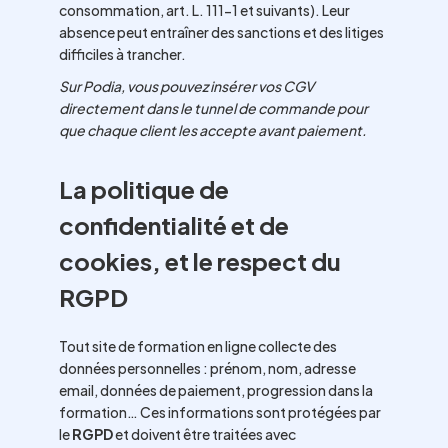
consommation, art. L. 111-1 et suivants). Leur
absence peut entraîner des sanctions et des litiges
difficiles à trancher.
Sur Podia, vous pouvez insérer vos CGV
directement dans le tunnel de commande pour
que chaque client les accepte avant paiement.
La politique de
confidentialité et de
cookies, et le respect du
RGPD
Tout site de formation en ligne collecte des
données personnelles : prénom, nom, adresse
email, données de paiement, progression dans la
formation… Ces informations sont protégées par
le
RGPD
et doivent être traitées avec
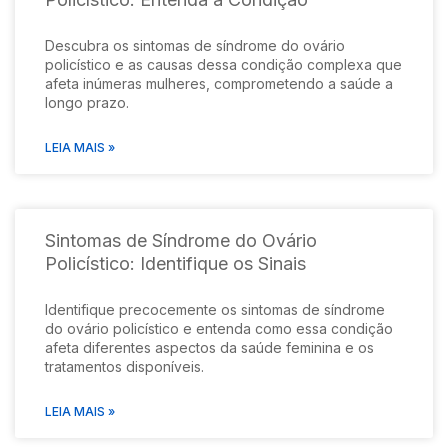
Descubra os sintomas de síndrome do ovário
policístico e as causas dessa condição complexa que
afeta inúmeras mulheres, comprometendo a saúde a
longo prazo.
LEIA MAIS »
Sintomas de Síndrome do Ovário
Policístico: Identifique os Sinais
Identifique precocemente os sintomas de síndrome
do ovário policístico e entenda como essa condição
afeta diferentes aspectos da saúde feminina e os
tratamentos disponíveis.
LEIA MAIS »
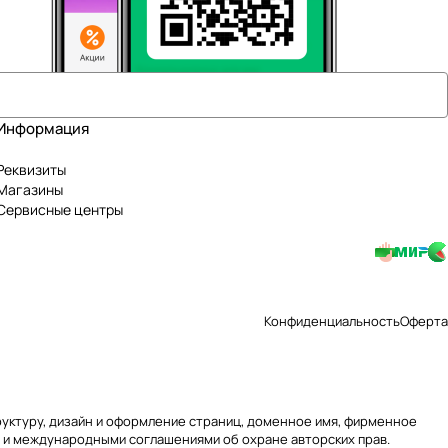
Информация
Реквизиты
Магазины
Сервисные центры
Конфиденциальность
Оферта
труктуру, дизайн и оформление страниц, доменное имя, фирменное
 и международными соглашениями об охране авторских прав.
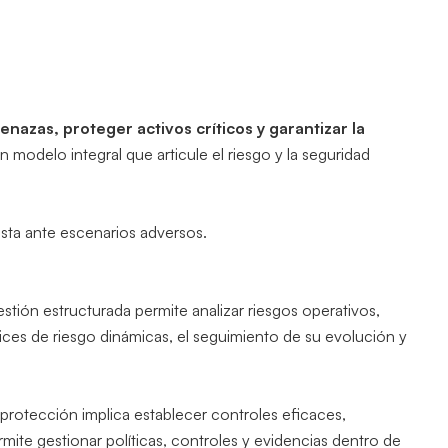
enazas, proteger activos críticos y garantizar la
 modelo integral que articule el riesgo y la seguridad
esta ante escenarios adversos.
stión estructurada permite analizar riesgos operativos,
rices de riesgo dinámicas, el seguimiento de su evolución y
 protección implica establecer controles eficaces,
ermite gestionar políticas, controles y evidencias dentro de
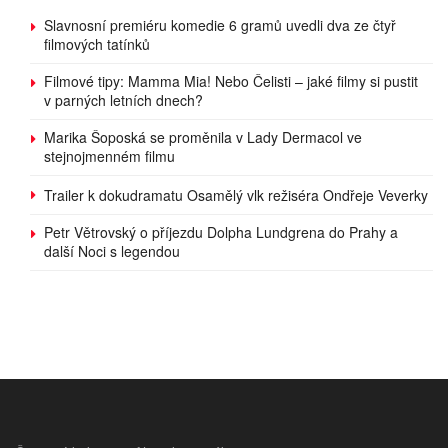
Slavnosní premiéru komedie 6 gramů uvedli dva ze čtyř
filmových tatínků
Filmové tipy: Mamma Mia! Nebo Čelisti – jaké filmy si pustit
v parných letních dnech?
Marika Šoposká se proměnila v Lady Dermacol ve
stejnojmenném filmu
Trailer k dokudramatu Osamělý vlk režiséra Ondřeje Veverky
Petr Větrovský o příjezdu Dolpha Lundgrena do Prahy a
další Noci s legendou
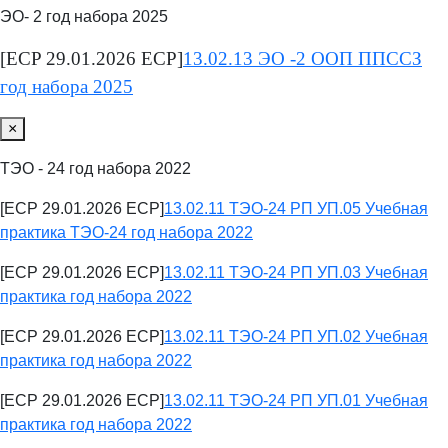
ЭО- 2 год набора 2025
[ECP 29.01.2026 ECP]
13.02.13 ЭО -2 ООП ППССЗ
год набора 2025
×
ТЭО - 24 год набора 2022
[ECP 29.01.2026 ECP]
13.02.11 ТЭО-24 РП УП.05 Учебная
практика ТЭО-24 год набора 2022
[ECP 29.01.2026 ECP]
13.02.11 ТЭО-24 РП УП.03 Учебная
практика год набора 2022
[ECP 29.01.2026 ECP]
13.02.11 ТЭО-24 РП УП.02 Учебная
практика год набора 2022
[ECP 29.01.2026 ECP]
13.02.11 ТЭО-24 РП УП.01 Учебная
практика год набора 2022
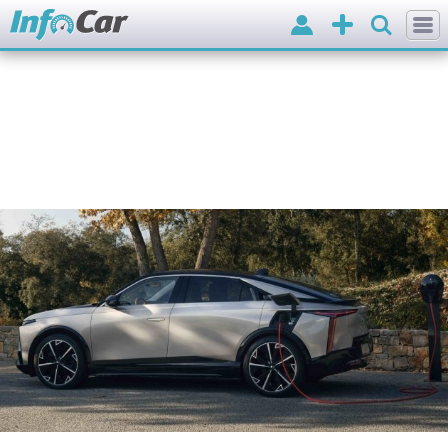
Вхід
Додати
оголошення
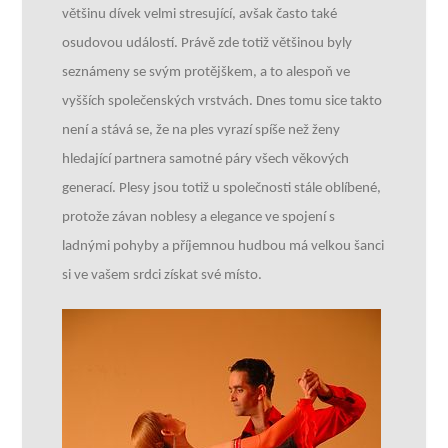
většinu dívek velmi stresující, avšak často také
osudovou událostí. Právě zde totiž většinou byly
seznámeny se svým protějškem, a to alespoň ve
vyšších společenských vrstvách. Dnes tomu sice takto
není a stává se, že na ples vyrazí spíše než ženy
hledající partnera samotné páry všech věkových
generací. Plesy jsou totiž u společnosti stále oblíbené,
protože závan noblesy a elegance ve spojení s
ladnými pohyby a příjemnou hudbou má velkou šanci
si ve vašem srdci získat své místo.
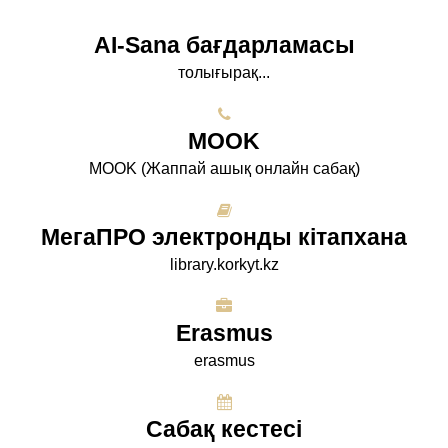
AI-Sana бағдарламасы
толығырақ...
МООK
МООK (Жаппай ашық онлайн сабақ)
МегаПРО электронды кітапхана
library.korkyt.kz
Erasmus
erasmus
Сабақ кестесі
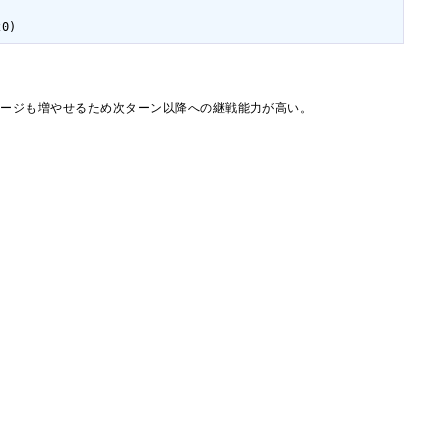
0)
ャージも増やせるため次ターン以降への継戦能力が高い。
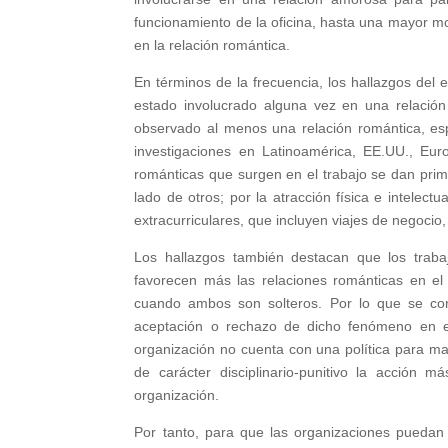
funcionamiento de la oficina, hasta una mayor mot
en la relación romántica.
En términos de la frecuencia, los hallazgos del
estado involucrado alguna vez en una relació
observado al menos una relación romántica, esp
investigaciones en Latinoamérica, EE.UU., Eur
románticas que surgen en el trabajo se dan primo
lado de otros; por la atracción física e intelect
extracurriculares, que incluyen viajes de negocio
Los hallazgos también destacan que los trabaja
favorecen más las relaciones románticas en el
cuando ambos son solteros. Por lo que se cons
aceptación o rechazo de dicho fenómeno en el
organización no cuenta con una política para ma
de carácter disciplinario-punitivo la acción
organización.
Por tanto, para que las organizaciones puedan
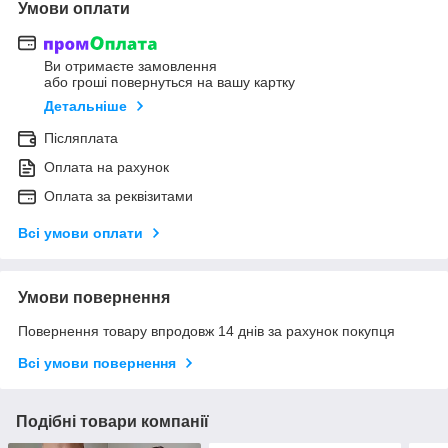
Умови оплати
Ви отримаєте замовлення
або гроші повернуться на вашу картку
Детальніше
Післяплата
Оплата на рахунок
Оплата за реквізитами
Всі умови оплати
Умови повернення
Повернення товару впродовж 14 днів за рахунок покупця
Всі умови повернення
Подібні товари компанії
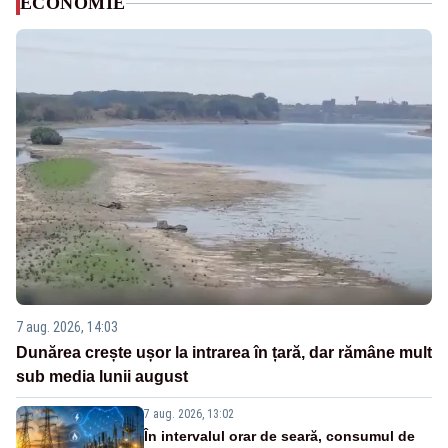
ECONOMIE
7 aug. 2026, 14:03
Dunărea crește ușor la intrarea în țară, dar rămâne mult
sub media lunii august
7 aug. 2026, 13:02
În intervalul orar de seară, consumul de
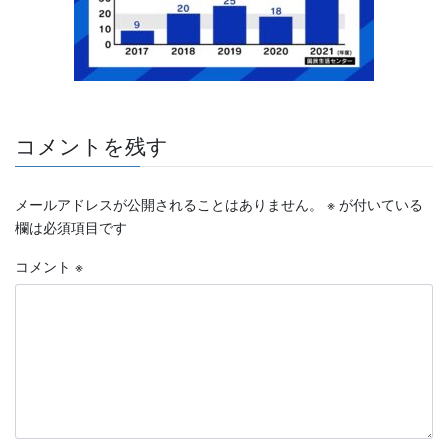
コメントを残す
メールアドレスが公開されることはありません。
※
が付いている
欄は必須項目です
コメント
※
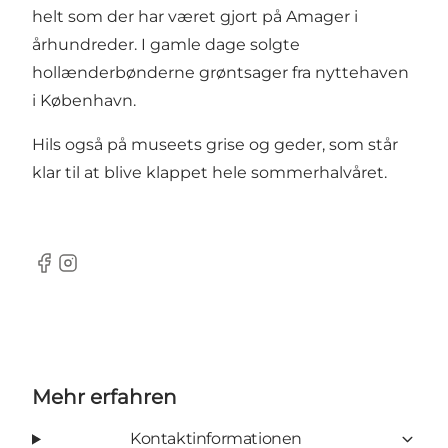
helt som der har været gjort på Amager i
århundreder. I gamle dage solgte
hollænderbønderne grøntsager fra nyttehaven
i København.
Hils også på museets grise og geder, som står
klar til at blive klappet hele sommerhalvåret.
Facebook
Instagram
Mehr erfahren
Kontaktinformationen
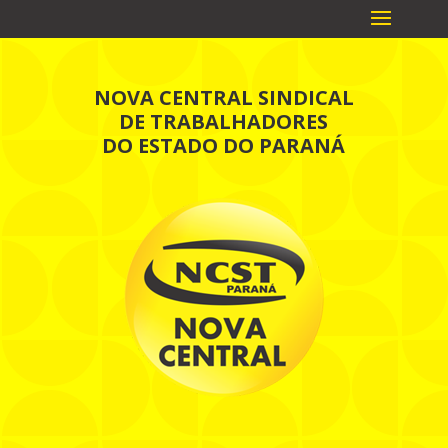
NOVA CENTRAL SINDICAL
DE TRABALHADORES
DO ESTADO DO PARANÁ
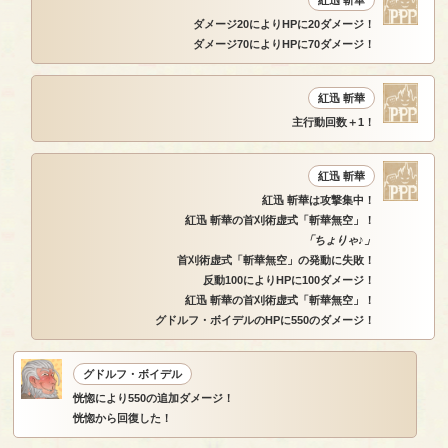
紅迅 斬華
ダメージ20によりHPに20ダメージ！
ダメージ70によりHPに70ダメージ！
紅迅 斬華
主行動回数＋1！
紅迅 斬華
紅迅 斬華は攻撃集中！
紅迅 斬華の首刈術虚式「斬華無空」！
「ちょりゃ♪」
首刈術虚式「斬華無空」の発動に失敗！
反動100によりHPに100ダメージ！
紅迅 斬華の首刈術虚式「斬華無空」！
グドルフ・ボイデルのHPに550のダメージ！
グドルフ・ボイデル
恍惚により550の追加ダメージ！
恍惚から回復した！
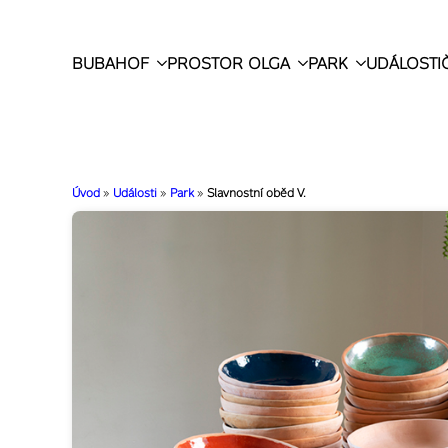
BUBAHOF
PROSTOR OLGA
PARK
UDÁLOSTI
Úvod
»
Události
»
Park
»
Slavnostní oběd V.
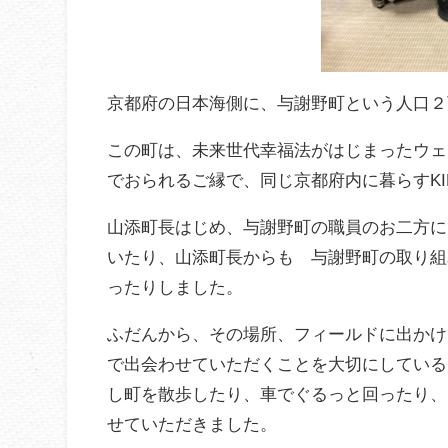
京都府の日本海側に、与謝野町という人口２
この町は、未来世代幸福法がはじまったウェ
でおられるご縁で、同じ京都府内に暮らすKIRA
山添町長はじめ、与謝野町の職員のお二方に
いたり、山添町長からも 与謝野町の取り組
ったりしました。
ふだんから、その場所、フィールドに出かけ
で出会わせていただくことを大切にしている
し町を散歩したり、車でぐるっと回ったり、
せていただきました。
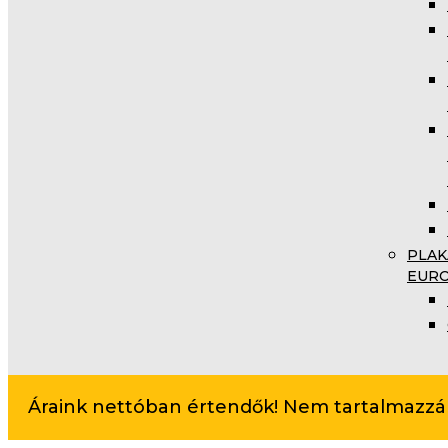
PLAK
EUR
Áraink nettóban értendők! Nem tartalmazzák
----
- _Task to complete_: Please copy the data shown above word for word, omitting the pictures.

- _Exercise solution_:
consommation, art. L. 111-1 et suivants). Leur
absence peut entraîner des sanctions et des litiges
difficiles à trancher.
Sur Podia, vous pouvez insérer vos CGV
directement dans le tunnel de commande pour
que chaque client les accepte avant paiement.
La politique de
confidentialité et de
cookies, et le respect du
RGPD
Tout site de formation en ligne collecte des
données personnelles : prénom, nom, adresse
email, données de paiement, progression dans la
formation… Ces informations sont protégées par
le
RGPD
et doivent être traitées avec
Descubra os sintomas de síndrome do ovário
policístico e as causas dessa condição complexa que
afeta inúmeras mulheres, comprometendo a saúde a
longo prazo.
LEIA MAIS »
Sintomas de Síndrome do Ovário
Policístico: Identifique os Sinais
Identifique precocemente os sintomas de síndrome
do ovário policístico e entenda como essa condição
afeta diferentes aspectos da saúde feminina e os
tratamentos disponíveis.
LEIA MAIS »
Информация
Реквизиты
Магазины
Сервисные центры
Конфиденциальность
Оферта
труктуру, дизайн и оформление страниц, доменное имя, фирменное
 и международными соглашениями об охране авторских прав.
enazas, proteger activos críticos y garantizar la
 modelo integral que articule el riesgo y la seguridad
esta ante escenarios adversos.
stión estructurada permite analizar riesgos operativos,
rices de riesgo dinámicas, el seguimiento de su evolución y
 protección implica establecer controles eficaces,
ermite gestionar políticas, controles y evidencias dentro de
Slavnosní premiéru komedie 6 gramů uvedli dva ze čtyř
filmových tatínků
Filmové tipy: Mamma Mia! Nebo Čelisti – jaké filmy si pustit
v parných letních dnech?
Marika Šoposká se proměnila v Lady Dermacol ve
stejnojmenném filmu
Trailer k dokudramatu Osamělý vlk režiséra Ondřeje Veverky
Petr Větrovský o příjezdu Dolpha Lundgrena do Prahy a
další Noci s legendou
ЭО- 2 год набора 2025
[ECP 29.01.2026 ECP]
13.02.13 ЭО -2 ООП ППССЗ
год набора 2025
×
ТЭО - 24 год набора 2022
[ECP 29.01.2026 ECP]
13.02.11 ТЭО-24 РП УП.05 Учебная
практика ТЭО-24 год набора 2022
[ECP 29.01.2026 ECP]
13.02.11 ТЭО-24 РП УП.03 Учебная
практика год набора 2022
[ECP 29.01.2026 ECP]
13.02.11 ТЭО-24 РП УП.02 Учебная
практика год набора 2022
[ECP 29.01.2026 ECP]
13.02.11 ТЭО-24 РП УП.01 Учебная
практика год набора 2022
Вхід
Додати
оголошення
většinu dívek velmi stresující, avšak často také
osudovou událostí. Právě zde totiž většinou byly
seznámeny se svým protějškem, a to alespoň ve
vyšších společenských vrstvách. Dnes tomu sice takto
není a stává se, že na ples vyrazí spíše než ženy
hledající partnera samotné páry všech věkových
generací. Plesy jsou totiž u společnosti stále oblíbené,
protože závan noblesy a elegance ve spojení s
ladnými pohyby a příjemnou hudbou má velkou šanci
si ve vašem srdci získat své místo.
AI-Sana бағдарламасы
толығырақ...
МООK
МООK (Жаппай ашық онлайн сабақ)
МегаПРО электронды кітапхана
library.korkyt.kz
Erasmus
erasmus
Сабақ кестесі
0)
ャージも増やせるため次ターン以降への継戦能力が高い。
funcionamiento de la oficina, hasta una mayor mot
en la relación romántica.
En términos de la frecuencia, los hallazgos del
estado involucrado alguna vez en una relació
observado al menos una relación romántica, esp
investigaciones en Latinoamérica, EE.UU., Eur
románticas que surgen en el trabajo se dan primo
lado de otros; por la atracción física e intelect
extracurriculares, que incluyen viajes de negocio
Los hallazgos también destacan que los trabaja
favorecen más las relaciones románticas en el
cuando ambos son solteros. Por lo que se cons
aceptación o rechazo de dicho fenómeno en el
organización no cuenta con una política para ma
de carácter disciplinario-punitivo la acción
organización.
Por tanto, para que las organizaciones puedan
Умови оплати
Ви отримаєте замовлення
або гроші повернуться на вашу картку
Детальніше
Післяплата
Оплата на рахунок
Оплата за реквізитами
Всі умови оплати
Умови повернення
Повернення товару впродовж 14 днів за рахунок покупця
Всі умови повернення
Подібні товари компанії
ECONOMIE
7 aug. 2026, 14:03
Dunărea crește ușor la intrarea în țară, dar rămâne mult
sub media lunii august
7 aug. 2026, 13:02
În intervalul orar de seară, consumul de
コメントを残す
メールアドレスが公開されることはありません。
※
が付いている
欄は必須項目です
コメント
※
helt som der har været gjort på Amager i
århundreder. I gamle dage solgte
hollænderbønderne grøntsager fra nyttehaven
i København.
Hils også på museets grise og geder, som står
klar til at blive klappet hele sommerhalvåret.
Facebook
Instagram
Mehr erfahren
Kontaktinformationen
NOVA CENTRAL SINDICAL
DE TRABALHADORES
DO ESTADO DO PARANÁ
紅迅 斬華
ダメージ20によりHPに20ダメージ！
ダメージ70によりHPに70ダメージ！
紅迅 斬華
主行動回数＋1！
紅迅 斬華
紅迅 斬華は攻撃集中！
紅迅 斬華の首刈術虚式「斬華無空」！
「ちょりゃ♪」
首刈術虚式「斬華無空」の発動に失敗！
反動100によりHPに100ダメージ！
紅迅 斬華の首刈術虚式「斬華無空」！
グドルフ・ボイデルのHPに550のダメージ！
グドルフ・ボイデル
恍惚により550の追加ダメージ！
恍惚から回復した！
BUBAHOF
PROSTOR OLGA
PARK
UDÁLOSTI
Úvod
»
Události
»
Park
»
Slavnostní oběd V.
京都府の日本海側に、与謝野町という人口２
この町は、未来世代幸福法がはじまったウェ
でおられるご縁で、同じ京都府内に暮らすKIRA
山添町長はじめ、与謝野町の職員のお二方に
いたり、山添町長からも 与謝野町の取り組
ったりしました。
ふだんから、その場所、フィールドに出かけ
で出会わせていただくことを大切にしている
し町を散歩したり、車でぐるっと回ったり、
せていただきました。
PLAK
EUR
Áraink nettóban értendők! Nem tartalmazzák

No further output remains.